BEGIN Exercise input
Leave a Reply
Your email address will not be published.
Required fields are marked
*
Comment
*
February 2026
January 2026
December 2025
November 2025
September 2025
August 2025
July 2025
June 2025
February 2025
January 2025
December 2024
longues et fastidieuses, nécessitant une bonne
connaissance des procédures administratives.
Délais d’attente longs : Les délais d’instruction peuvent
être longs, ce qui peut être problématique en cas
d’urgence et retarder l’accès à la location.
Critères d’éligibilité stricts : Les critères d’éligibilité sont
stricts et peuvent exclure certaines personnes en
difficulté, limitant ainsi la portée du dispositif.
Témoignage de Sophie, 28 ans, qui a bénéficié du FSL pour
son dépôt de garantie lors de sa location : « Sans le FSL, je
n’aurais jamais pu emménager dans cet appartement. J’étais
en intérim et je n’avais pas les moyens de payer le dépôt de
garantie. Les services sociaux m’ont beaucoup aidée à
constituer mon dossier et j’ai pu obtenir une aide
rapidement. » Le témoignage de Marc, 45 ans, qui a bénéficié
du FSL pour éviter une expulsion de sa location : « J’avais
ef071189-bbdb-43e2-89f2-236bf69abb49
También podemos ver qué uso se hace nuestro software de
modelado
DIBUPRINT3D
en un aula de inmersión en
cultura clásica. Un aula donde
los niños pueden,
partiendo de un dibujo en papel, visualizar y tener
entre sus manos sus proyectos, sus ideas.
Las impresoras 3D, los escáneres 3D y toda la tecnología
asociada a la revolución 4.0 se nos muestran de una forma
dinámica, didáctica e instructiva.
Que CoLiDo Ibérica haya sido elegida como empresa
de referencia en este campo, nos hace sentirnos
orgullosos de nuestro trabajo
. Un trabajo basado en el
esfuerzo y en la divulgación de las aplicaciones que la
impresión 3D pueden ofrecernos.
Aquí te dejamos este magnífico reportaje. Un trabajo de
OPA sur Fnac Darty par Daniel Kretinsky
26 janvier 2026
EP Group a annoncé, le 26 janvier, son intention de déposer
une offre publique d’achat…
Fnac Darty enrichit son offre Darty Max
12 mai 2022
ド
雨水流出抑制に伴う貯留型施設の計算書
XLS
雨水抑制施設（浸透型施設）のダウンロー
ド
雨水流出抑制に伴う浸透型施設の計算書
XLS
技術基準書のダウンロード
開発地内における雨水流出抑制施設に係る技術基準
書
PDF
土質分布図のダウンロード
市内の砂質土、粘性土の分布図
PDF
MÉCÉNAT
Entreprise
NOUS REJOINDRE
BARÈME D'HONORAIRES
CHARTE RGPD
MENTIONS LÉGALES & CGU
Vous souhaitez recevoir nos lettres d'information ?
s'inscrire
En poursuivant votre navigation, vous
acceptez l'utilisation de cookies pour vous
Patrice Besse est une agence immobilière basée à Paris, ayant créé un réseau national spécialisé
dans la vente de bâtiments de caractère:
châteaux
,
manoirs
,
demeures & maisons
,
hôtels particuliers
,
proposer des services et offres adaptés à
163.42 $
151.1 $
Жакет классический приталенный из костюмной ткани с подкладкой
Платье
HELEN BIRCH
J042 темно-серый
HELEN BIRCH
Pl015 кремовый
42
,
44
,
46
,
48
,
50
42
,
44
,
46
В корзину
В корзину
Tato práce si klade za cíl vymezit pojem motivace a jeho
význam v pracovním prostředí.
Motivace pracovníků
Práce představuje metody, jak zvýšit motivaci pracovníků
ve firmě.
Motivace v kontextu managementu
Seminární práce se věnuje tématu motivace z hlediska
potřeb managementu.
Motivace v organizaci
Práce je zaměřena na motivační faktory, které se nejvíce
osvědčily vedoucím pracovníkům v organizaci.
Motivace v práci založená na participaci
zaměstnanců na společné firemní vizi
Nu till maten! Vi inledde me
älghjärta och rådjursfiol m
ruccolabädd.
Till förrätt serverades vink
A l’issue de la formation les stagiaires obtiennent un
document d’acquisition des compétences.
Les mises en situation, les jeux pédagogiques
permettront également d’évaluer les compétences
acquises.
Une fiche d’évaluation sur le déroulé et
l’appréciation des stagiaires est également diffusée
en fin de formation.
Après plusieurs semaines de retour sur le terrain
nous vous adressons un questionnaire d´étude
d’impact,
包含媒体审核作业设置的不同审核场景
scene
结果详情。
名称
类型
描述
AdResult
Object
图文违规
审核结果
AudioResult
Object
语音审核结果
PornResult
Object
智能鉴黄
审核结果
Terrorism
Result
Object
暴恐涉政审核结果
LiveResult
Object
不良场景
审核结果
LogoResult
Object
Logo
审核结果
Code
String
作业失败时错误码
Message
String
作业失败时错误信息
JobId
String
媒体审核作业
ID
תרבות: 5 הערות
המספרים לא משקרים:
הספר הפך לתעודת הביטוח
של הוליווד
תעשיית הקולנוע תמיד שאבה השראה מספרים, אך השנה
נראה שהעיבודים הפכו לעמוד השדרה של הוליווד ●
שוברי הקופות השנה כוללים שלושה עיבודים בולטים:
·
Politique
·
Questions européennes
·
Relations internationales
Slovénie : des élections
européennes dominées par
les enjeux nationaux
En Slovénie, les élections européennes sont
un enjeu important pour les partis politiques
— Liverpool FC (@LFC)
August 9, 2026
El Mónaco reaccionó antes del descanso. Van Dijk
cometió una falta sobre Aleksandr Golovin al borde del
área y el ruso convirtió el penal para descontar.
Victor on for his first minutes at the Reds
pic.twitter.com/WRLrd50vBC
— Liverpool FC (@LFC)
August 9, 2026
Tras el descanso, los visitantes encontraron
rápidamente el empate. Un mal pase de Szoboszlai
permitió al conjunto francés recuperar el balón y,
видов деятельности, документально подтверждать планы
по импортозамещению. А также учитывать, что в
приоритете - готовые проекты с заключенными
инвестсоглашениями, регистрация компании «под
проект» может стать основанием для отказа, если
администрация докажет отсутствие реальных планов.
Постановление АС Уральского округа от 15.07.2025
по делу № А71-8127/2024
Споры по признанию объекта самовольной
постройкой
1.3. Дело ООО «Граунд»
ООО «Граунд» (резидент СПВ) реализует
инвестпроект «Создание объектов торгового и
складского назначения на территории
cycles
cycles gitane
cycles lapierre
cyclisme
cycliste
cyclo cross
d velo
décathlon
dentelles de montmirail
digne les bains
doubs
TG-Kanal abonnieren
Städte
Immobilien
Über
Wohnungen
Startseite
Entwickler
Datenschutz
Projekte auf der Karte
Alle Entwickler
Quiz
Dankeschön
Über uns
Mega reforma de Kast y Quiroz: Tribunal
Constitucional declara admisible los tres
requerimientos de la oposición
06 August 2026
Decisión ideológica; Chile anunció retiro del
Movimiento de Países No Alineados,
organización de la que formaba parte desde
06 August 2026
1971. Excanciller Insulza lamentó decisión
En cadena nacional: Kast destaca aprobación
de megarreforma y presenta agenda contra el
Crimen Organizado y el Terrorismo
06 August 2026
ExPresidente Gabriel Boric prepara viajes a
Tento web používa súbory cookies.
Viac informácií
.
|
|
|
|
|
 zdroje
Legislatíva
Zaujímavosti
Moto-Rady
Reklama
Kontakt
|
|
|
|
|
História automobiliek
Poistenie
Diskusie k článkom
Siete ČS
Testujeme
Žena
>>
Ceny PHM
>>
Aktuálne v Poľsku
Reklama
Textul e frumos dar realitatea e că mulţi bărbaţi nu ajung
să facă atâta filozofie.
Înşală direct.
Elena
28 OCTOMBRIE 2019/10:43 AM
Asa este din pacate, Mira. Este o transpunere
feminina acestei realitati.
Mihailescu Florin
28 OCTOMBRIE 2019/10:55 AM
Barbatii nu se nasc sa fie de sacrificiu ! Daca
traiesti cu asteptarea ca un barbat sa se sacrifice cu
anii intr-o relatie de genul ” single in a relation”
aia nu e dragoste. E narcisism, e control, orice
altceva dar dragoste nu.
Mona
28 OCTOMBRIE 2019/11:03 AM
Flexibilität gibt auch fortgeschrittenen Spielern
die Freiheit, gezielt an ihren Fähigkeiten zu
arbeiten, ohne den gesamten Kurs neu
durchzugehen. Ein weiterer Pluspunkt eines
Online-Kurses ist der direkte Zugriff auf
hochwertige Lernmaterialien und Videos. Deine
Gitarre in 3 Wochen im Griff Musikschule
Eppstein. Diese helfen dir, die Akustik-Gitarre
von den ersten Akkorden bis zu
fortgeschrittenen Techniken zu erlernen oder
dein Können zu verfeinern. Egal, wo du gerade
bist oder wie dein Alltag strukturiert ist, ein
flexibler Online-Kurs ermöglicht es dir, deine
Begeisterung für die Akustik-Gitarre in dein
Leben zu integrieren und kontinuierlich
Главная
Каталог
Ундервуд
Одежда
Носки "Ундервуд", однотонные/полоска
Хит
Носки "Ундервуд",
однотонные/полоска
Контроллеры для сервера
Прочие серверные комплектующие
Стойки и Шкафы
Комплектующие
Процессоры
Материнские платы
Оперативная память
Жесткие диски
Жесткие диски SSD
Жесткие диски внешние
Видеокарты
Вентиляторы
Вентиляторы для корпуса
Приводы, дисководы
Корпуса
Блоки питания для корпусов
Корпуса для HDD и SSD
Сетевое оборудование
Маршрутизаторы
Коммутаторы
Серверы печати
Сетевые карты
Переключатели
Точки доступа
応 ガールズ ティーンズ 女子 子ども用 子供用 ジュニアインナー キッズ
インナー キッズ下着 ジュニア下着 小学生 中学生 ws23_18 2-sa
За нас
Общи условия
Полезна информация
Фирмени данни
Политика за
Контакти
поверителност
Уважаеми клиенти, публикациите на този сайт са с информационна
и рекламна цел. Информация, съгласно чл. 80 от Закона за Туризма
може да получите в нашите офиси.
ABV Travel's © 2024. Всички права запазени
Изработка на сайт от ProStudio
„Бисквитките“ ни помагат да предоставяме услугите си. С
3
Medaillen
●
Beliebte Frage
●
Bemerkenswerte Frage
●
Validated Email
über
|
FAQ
END Exercise input
◆ What to do ◆
Each line from the top of the material above, through the one that contains "Que CoLiDo Ibérica", should be restated word for word.

◆ Response for this exercise ◆
Leave a Reply
Your email address will not be published.
Required fields are marked
*
Comment
*
February 2026
January 2026
December 2025
November 2025
September 2025
August 2025
July 2025
June 2025
February 2025
January 2025
December 2024
longues et fastidieuses, nécessitant une bonne
connaissance des procédures administratives.
Délais d’attente longs : Les délais d’instruction peuvent
être longs, ce qui peut être problématique en cas
d’urgence et retarder l’accès à la location.
Critères d’éligibilité stricts : Les critères d’éligibilité sont
stricts et peuvent exclure certaines personnes en
difficulté, limitant ainsi la portée du dispositif.
Témoignage de Sophie, 28 ans, qui a bénéficié du FSL pour
son dépôt de garantie lors de sa location : « Sans le FSL, je
n’aurais jamais pu emménager dans cet appartement. J’étais
en intérim et je n’avais pas les moyens de payer le dépôt de
garantie. Les services sociaux m’ont beaucoup aidée à
constituer mon dossier et j’ai pu obtenir une aide
rapidement. » Le témoignage de Marc, 45 ans, qui a bénéficié
du FSL pour éviter une expulsion de sa location : « J’avais
ef071189-bbdb-43e2-89f2-236bf69abb49
También podemos ver qué uso se hace nuestro software de
modelado
DIBUPRINT3D
en un aula de inmersión en
cultura clásica. Un aula donde
los niños pueden,
partiendo de un dibujo en papel, visualizar y tener
entre sus manos sus proyectos, sus ideas.
Las impresoras 3D, los escáneres 3D y toda la tecnología
asociada a la revolución 4.0 se nos muestran de una forma
dinámica, didáctica e instructiva.
Que CoLiDo Ibérica haya sido elegida como empresa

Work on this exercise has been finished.